In general, any device method call be called via:
( $device-path) open-dev ( ihandle | 0 )
then (repeat as needed):
( ... $method-name ihandle ) $call-method ( ??? )
When you're done,
( ihandle ) close-dev
In the case of keyboard, since it is always an open and active device, make sure you aren't doing something that will foul up the console driver.
On Nov 2, 2012, at 12:55 PM, Tarl Neustaedter wrote:
On 2012-Nov-2 12:49 , Programmingkid wrote:
Can a keyboard node word be accessed in OpenBIOS? If so, how?
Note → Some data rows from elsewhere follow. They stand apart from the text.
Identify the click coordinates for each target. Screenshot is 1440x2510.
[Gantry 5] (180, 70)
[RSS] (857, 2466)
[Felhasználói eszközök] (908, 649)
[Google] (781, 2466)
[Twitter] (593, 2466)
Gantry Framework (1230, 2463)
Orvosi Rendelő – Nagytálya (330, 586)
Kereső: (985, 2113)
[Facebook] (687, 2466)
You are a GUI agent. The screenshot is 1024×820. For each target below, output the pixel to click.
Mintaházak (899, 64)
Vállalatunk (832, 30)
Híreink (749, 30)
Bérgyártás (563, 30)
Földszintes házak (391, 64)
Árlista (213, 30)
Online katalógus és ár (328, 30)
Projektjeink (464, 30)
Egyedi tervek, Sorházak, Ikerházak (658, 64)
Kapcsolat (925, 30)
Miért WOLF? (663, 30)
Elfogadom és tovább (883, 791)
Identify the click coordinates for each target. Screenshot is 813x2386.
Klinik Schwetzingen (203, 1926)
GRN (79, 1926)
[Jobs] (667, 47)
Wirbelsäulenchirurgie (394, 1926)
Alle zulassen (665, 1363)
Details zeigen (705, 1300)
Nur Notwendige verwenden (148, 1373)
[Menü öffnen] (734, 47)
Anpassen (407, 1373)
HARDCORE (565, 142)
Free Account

In general, any device method call be called via:
( $device-path) open-dev ( ihandle | 0 )
then (repeat as needed):
( ... $method-name ihandle ) $call-method ( ??? )
When you're done,
( ihandle ) close-dev
In the case of keyboard, since it is always an open and active device, make sure you aren't doing something that will foul up the console driver.
How do I obtain the ihandle for the keyboard? I tried " keyboard" open-dev, but that only returns zero.
On 2012-Nov-2 13:05 , Programmingkid wrote:
How do I obtain the ihandle for the keyboard? I tried " keyboard" open-dev, but that only returns zero.
That means the open failed.
Make sure your device-path is correct, and if you are sure you have that right, you'll have to walk the tree to find out where the open failed.
E.g., on the system I'm currently debugging on, there is a keyboard at:
/pci@340/pci@1/pci@0/pci@3/usb@0/hub@7/keyboard@1
When you call open-dev, it walks through the above path opening each of the parents, and if any of the opens fails, the whole open-dev fails. E.g., it performs opens on the below list:
/pci@340 /pci@340/pci@1 /pci@340/pci@1/pci@0 /pci@340/pci@1/pci@0/pci@3 /pci@340/pci@1/pci@0/pci@3/usb@0 /pci@340/pci@1/pci@0/pci@3/usb@0/hub@7 /pci@340/pci@1/pci@0/pci@3/usb@0/hub@7/keyboard@1
If you can figure out which node in your particular system is failing, you can debug the "open" method to find out why the open is refusing. I suspect either you have the wrong path or the keyboard itself is saying that it won't open a second time (it's already opened by the console driver).
In your case, I'd go to the keyboard node and debug the open method there and re-try the open-dev. If you don't even get into the debugger, you aren't reaching the keyboard node. If you do, you can step through it and find out why it's refusing.